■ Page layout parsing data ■
Content starts

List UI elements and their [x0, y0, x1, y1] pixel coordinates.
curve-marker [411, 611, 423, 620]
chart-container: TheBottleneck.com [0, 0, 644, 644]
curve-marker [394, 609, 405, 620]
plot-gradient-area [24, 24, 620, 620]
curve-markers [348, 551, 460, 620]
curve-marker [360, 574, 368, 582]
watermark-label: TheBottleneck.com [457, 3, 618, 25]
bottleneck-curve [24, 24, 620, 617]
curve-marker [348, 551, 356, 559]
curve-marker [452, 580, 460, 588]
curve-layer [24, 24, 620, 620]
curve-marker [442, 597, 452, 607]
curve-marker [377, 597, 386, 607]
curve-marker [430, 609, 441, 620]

Content ends
Content starts

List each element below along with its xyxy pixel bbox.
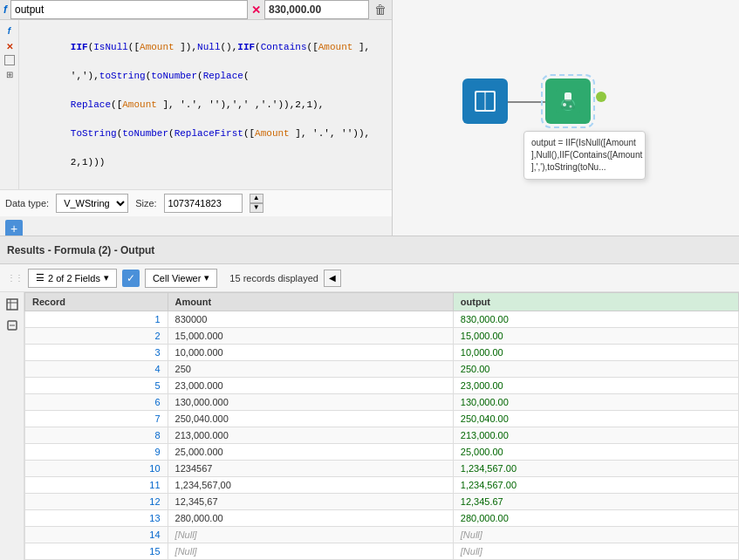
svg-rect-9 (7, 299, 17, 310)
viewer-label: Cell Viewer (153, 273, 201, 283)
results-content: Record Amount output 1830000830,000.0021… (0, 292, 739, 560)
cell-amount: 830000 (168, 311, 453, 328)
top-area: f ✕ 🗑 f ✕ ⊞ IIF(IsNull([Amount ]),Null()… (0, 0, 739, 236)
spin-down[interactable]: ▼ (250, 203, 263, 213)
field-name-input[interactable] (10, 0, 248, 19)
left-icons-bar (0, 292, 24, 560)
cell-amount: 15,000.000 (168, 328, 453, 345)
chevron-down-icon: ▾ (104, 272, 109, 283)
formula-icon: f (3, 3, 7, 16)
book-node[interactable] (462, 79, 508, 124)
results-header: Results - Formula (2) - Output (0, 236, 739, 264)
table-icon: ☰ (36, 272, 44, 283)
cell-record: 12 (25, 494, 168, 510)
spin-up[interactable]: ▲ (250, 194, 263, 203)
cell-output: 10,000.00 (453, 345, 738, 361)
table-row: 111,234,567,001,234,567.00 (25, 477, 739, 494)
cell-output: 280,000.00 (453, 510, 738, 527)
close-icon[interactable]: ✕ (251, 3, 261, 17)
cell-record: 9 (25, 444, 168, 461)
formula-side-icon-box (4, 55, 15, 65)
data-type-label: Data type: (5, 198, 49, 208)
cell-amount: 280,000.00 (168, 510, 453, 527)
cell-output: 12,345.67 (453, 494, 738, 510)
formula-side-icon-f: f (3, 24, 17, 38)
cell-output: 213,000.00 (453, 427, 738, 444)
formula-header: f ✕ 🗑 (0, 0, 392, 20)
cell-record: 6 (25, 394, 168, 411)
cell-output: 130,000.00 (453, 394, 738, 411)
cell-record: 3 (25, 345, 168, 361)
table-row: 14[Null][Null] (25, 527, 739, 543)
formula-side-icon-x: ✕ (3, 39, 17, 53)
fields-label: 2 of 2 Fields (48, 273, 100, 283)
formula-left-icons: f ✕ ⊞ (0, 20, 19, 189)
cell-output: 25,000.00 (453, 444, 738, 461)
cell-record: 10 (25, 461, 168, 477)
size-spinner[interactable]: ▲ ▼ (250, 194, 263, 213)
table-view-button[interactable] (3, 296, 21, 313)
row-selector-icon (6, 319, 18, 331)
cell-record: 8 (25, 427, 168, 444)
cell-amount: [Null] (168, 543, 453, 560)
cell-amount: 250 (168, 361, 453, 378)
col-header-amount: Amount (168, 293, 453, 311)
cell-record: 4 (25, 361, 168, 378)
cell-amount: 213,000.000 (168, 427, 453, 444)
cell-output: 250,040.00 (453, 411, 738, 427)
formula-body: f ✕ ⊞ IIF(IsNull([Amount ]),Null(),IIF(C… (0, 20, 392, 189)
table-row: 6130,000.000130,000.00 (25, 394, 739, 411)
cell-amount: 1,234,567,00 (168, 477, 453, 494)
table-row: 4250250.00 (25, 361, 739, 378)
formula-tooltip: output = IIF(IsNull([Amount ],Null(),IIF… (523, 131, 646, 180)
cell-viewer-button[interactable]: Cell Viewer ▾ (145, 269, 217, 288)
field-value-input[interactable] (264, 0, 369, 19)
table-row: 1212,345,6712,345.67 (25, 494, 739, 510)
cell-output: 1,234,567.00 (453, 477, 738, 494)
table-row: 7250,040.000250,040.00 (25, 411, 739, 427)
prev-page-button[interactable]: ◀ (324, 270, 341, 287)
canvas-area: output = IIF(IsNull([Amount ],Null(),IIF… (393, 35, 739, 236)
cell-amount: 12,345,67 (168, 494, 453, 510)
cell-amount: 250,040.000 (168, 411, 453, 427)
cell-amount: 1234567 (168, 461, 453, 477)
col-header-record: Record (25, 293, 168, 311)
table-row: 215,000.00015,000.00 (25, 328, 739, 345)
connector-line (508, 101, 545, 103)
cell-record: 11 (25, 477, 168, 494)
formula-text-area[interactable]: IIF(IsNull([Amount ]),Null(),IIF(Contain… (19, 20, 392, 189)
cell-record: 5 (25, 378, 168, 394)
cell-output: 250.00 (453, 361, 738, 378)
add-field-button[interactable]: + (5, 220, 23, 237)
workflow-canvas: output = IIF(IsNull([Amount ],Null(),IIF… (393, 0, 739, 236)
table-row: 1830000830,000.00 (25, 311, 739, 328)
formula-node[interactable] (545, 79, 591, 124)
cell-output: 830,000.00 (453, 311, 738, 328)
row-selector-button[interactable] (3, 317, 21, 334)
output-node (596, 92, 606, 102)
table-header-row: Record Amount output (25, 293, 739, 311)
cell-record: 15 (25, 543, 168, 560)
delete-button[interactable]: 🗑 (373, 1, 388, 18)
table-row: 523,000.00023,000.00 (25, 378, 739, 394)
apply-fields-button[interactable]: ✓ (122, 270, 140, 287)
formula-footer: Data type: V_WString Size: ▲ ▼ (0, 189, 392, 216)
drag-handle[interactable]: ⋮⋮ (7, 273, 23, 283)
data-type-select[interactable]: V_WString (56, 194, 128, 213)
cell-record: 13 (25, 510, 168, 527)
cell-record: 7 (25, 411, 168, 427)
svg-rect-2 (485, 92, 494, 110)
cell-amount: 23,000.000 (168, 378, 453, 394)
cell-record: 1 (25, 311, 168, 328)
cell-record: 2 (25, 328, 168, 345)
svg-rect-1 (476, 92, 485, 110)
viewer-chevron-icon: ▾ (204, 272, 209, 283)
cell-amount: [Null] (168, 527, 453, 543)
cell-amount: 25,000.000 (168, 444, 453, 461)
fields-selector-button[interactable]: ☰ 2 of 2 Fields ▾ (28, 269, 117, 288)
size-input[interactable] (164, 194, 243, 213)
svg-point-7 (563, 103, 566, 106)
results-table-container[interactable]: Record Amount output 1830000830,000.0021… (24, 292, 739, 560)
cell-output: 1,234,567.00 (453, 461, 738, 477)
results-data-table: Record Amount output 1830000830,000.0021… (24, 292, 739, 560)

Content ends
Content starts

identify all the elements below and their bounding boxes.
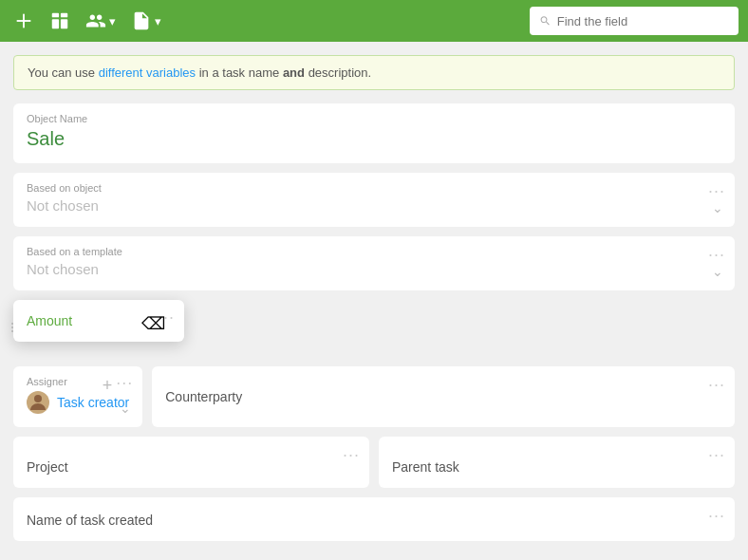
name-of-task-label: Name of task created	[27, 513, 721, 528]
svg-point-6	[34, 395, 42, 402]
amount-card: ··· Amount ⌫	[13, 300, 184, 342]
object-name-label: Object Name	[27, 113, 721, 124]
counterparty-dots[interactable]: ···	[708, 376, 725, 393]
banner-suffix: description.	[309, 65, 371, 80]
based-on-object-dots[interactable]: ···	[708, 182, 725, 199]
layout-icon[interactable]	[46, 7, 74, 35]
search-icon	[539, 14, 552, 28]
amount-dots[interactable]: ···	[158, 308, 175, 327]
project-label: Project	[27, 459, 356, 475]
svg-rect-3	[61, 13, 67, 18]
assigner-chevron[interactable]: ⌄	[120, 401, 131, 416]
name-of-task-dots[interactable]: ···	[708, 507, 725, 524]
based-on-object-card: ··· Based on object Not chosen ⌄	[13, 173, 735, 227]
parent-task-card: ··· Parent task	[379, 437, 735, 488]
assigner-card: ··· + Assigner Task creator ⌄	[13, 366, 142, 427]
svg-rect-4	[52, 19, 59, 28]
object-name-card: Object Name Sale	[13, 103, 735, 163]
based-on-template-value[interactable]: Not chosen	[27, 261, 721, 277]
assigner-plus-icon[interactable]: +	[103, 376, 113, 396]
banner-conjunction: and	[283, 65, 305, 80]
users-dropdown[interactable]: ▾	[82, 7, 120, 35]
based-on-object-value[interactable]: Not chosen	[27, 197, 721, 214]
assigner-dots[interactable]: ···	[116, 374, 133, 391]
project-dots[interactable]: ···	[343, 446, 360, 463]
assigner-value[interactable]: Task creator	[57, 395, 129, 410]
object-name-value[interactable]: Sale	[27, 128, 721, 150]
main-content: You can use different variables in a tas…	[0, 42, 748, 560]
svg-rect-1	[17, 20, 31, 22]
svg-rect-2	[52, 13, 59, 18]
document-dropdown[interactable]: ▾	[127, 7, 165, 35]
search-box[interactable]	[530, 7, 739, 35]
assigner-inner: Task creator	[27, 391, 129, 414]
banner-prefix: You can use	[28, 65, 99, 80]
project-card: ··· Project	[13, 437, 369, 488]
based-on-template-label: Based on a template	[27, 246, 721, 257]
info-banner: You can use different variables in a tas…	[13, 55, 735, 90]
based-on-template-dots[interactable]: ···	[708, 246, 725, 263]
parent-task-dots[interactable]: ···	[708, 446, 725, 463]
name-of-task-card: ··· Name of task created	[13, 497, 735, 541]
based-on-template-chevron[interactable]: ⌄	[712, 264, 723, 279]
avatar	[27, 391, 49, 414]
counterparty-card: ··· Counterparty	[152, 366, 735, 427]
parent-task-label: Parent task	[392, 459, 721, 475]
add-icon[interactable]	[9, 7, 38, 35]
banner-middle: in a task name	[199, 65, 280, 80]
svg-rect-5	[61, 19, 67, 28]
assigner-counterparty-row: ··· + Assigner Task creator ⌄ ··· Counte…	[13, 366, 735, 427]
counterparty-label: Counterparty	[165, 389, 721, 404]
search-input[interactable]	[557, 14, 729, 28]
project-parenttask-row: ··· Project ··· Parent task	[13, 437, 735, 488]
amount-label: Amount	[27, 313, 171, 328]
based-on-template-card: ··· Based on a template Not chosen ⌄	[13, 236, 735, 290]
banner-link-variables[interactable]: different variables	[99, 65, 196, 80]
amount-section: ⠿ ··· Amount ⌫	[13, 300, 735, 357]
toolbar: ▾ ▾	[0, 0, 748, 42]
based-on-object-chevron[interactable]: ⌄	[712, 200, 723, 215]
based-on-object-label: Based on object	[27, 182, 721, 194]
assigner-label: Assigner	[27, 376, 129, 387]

Content ends

■ EXERCISE INSTRUCTIONS ■
Among the entries, find every line holding "icons" and return it.

■ ANSWER ■
left-icons-bar (0, 292, 24, 560)
formula-left-icons: f ✕ ⊞ (0, 20, 19, 189)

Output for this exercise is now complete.